Theme Title: Distributed Storage System Based on Hybrid Model
Technical Area: Storage
As known, there is a large price gap between high-performance storage device and hard disk device. The hybrid storage model based on both devices is the best design. Based on distributed storage system of cloud service, this research focus on building hybrid storage system with kinds of disks such as SSD and HDD. On the hybrid system, this research focus on the data’s distribution strategy on the devices, and mathematical model for value evaluator of hybrid storage system.
This research proposes a method to build hybrid storage system for cloud cluster. Based on kinds of storage devices including high-performance and had disk, this research firstly investigates an intelligent data placement strategy, which can smartly place data on correct device and trigger data migration at correct time.
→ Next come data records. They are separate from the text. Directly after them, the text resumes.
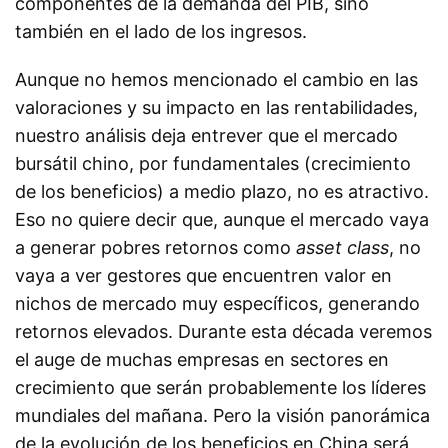
componentes de la demanda del PIB, sino
también en el lado de los ingresos.
Aunque no hemos mencionado el cambio en las
valoraciones y su impacto en las rentabilidades,
nuestro análisis deja entrever que el mercado
bursátil chino, por fundamentales (crecimiento
de los beneficios) a medio plazo, no es atractivo.
Eso no quiere decir que, aunque el mercado vaya
a generar pobres retornos como
asset class
, no
vaya a ver gestores que encuentren valor en
nichos de mercado muy específicos, generando
retornos elevados. Durante esta década veremos
el auge de muchas empresas en sectores en
crecimiento que serán probablemente los líderes
mundiales del mañana. Pero la visión panorámica
de la evolución de los beneficios en China será,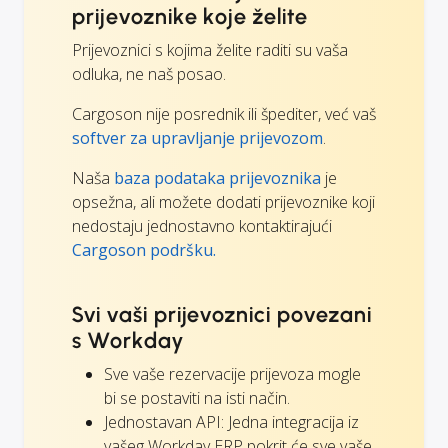
prijevoznike koje želite
Prijevoznici s kojima želite raditi su vaša
odluka, ne naš posao.
Cargoson nije posrednik ili špediter, već vaš
softver za upravljanje prijevozom
.
Naša
baza podataka prijevoznika
je
opsežna, ali možete dodati prijevoznike koji
nedostaju jednostavno kontaktirajući
Cargoson podršku.
Svi vaši prijevoznici povezani
s Workday
Sve vaše rezervacije prijevoza mogle
bi se postaviti na isti način.
Jednostavan API: Jedna integracija iz
vašeg Workday ERP pokrit će sve vaše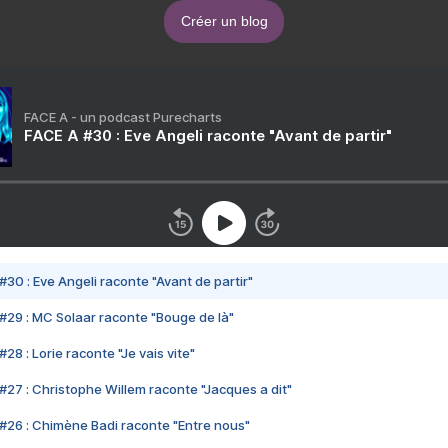
Créer un blog
FACE A - un podcast Purecharts
FACE A #30 : Eve Angeli raconte "Avant de partir"
#30 : Eve Angeli raconte "Avant de partir"
#29 : MC Solaar raconte "Bouge de là"
28 : Lorie raconte "Je vais vite"
#27 : Christophe Willem raconte "Jacques a dit"
#26 : Chimène Badi raconte "Entre nous"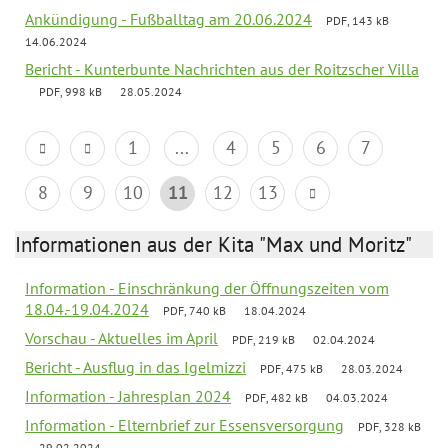
Ankündigung - Fußballtag am 20.06.2024
PDF, 143 kB
14.06.2024
Bericht - Kunterbunte Nachrichten aus der Roitzscher Villa
PDF, 998 kB
28.05.2024
1
...
4
5
6
7
8
9
10
11
12
13
Informationen aus der Kita "Max und Moritz"
Information - Einschränkung der Öffnungszeiten vom
18.04.-19.04.2024
PDF, 740 kB
18.04.2024
Vorschau - Aktuelles im April
PDF, 219 kB
02.04.2024
Bericht - Ausflug in das Igelmizzi
PDF, 475 kB
28.03.2024
Information - Jahresplan 2024
PDF, 482 kB
04.03.2024
Information - Elternbrief zur Essensversorgung
PDF, 328 kB
29.02.2024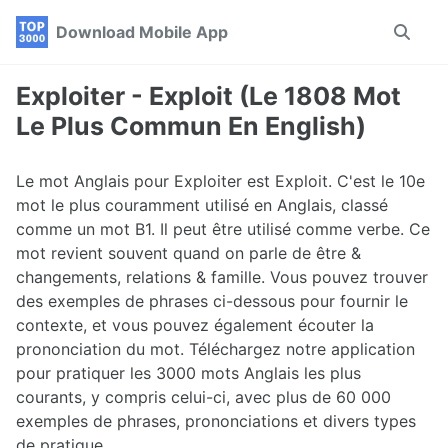
Skip
Skip
Skip
Download Mobile App
Toggle
to
to
to
search
primary
content
footer
navigation
Exploiter - Exploit (Le 1808 Mot
Le Plus Commun En English)
Le mot Anglais pour Exploiter est Exploit. C'est le 10e
mot le plus couramment utilisé en Anglais, classé
comme un mot B1. Il peut être utilisé comme verbe. Ce
mot revient souvent quand on parle de être &
changements, relations & famille. Vous pouvez trouver
des exemples de phrases ci-dessous pour fournir le
contexte, et vous pouvez également écouter la
prononciation du mot. Téléchargez notre application
pour pratiquer les 3000 mots Anglais les plus
courants, y compris celui-ci, avec plus de 60 000
exemples de phrases, prononciations et divers types
de pratique.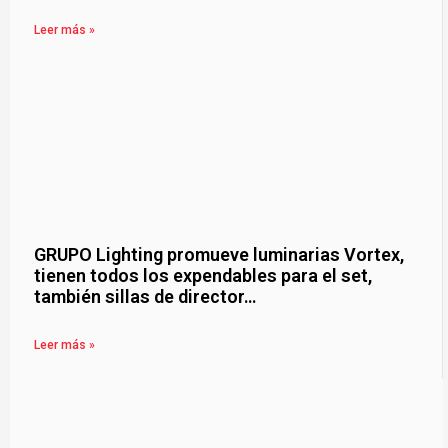
Leer más »
GRUPO Lighting promueve luminarias Vortex,
tienen todos los expendables para el set,
también sillas de director…
Leer más »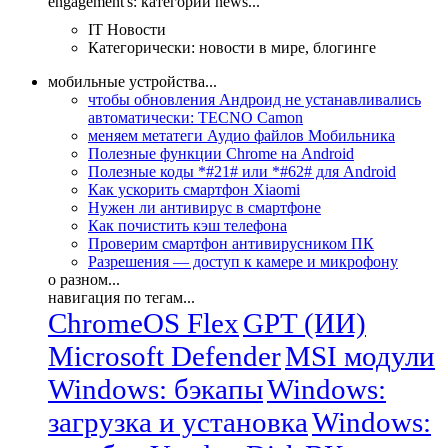
engagement's: категории news...
IT Новости
Категорически: новости в мире, блогинге
мобильные устройства...
чтобы обновления Андроид не устанавливались
автоматически: TECNO Camon
меняем метатеги Аудио файлов Мобильника
Полезные функции Chrome на Android
Полезные коды *#21# или *#62# для Android
Как ускорить смартфон Xiaomi
Нужен ли антивирус в смартфоне
Как почистить кэш телефона
Проверим смартфон антивирусником ПК
Разрешения — доступ к камере и микрофону
о разном...
навигация по тегам...
ChromeOS Flex
GPT (ИИ)
Microsoft Defender
MSI модули
Windows: бэкапы
Windows:
загрузка и установка
Windows: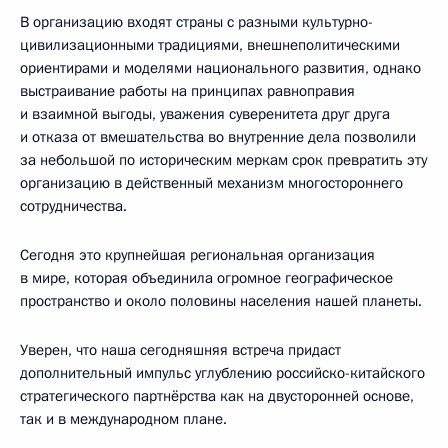
В организацию входят страны с разными культурно-
цивилизационными традициями, внешнеполитическими
ориентирами и моделями национального развития, однако
выстраивание работы на принципах равноправия
и взаимной выгоды, уважения суверенитета друг друга
и отказа от вмешательства во внутренние дела позволили
за небольшой по историческим меркам срок превратить эту
организацию в действенный механизм многостороннего
сотрудничества.
Сегодня это крупнейшая региональная организация
в мире, которая объединила огромное географическое
пространство и около половины населения нашей планеты.
Уверен, что наша сегодняшняя встреча придаст
дополнительный импульс углублению российско-китайского
стратегического партнёрства как на двусторонней основе,
так и в международном плане.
Due to data migration has to product additional cost of disk IO and network, this research makes approach to reduce the cost as much as possible. Secondly, this research proposes an evaluation model to calculate the value of a hybrid storage cluster, which can guide us to build a cost-effective hybrid system. Thirdly, this research innovates the buffer evict algorithm for multi-level hybrid storage system. Because cluster is at the bottom level in cloud service, the buffer in cluster cannot be aware of the data access frequency, we need to review the problem from a new perspective, such as data access locality.
This research plans to publish at least one paper on top conference and completes one prototype system in a year.
Related Research Topics
This research will process work on 3 topics:
1.The analysis of data “hot/cold access”.
This research plans to use some smart methods, such as artificial intelligence, machine learning, data mining e.g., to predict data is ‘hot’ or ‘cold’. Then the ‘hot’ data is placed on High-performance and ‘cold’ data is placed on hard disk.
2.Mathematical model to evaluate hybrid storage.
This research plans to propose a mathematical method to evaluate the value of a hybrid system, which includes performance, storage price, network cost, migration cost e.g.
3.Buffer evict algorithm.
This research proposes a group of new algorithms for multi-level buffer in hybrid storage system. Data access frequency is no longer the consider standard, which is replaced by other methods such as access locality, prefetch data and so on.